Soil Fertility and Fertilizers
Elements are the basic building blocks of chemistry and biology. Of the over 100 which have been identified, about 80 occur in nature, and only 16 are required for plants to complete their life cycle.
Three of the 16 (carbon, hydrogen, and oxygen) are provided to plants through photosynthesis. The others must be provided by, or through, the soil. These 13 are usually present as part of larger chemical compounds, but are generally able to divide into charged particles called ions which are used by growing plants. These ions are present in the soil solution (water between solid soil particles) and the roots of the plant from the water and move up through the plant in xylem tissue.
Table 1. The essential elements and their chemical symbol
|Phosphorus||P||Primary plant food elements, macro-nutrients|
|Magnesium||Mg||Secondary plant food elements|
The terms primary, secondary, and micronutrient do not reflect the relative importance of these groups, but rather the amount needed for plant growth.

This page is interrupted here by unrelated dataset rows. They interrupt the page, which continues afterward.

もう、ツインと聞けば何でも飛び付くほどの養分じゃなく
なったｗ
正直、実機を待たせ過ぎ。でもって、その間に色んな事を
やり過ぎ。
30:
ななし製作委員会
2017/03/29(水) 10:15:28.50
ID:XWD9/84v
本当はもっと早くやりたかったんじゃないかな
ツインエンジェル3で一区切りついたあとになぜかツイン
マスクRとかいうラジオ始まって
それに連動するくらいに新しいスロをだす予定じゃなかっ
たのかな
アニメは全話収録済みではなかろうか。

If any element is missing, abnormal patterns of growth may be expected.
Natural Nutrient Sources: Air, Water, Soil
Usually it is not necessary to be concerned about the elements of oxygen, hydrogen, and carbon. Although air is an unending source of carbon and oxygen, carbon can become a limiting factor in enclosed areas with slow air exchange. The plant uses carbon as carbon dioxide in the photosynthetic process. In winter, carbon dioxide is needed in enclosed areas like greenhouses and solariums.
Water is also a source of hydrogen and oxygen, and may supply some secondary and micronutrients. Growers should become familiar with the chemical analysis of the water supply in their area. The various water districts usually furnish this information on request.

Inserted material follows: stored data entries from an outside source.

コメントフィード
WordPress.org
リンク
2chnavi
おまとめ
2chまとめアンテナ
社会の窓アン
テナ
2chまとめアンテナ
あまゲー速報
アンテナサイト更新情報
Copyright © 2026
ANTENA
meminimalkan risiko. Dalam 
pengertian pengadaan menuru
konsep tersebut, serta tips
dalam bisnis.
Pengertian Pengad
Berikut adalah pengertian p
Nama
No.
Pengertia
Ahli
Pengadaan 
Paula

The plant-availability of many micro-nutrients and phosphorus (and many other soil processes) depends on the pH or soil acidity. For instance, molybdenum becomes very unavailable at low pH, but maganese becomes very available (to the point of toxicity) in the same conditions. Knowledge of particular plant materials is necessary to set optimum pH levels.
Also important are the pH (acidity or alkalinity) factor and total salts in water. Irrigation practices can be critical if the water contains high total salts. Frequent light irrigations may cause salt accumulations in the roots and lead to serious plant injury. To avoid salt damage, water applications should be less frequent, but longer in duration to wash excess salts below normal root depth.

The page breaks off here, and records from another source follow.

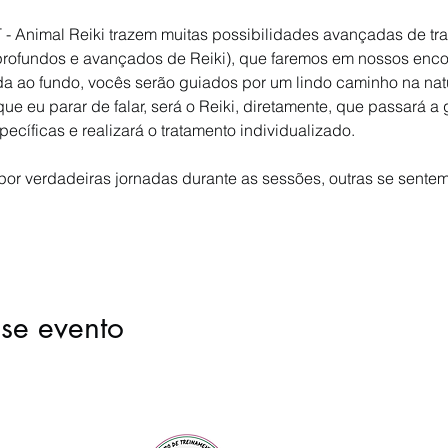
T - Animal Reiki trazem muitas possibilidades avançadas de tr
 profundos e avançados de Reiki), que faremos em nossos enc
a ao fundo, vocês serão guiados por um lindo caminho na nat
e eu parar de falar, será o Reiki, diretamente, que passará a 
cíficas e realizará o tratamento individualizado.
r verdadeiras jornadas durante as sessões, outras se sent
se evento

Plants obtain the primary and secondary nutrients and some micronutrients solely from the soil. While we can generalize and say soils often contain most elements required by higher plant life, there are many possible variations.
Some soils, particularly sands, can be deficient in several elements, either because they have been depleted by plants or because they have been leached out by rain and irrigation.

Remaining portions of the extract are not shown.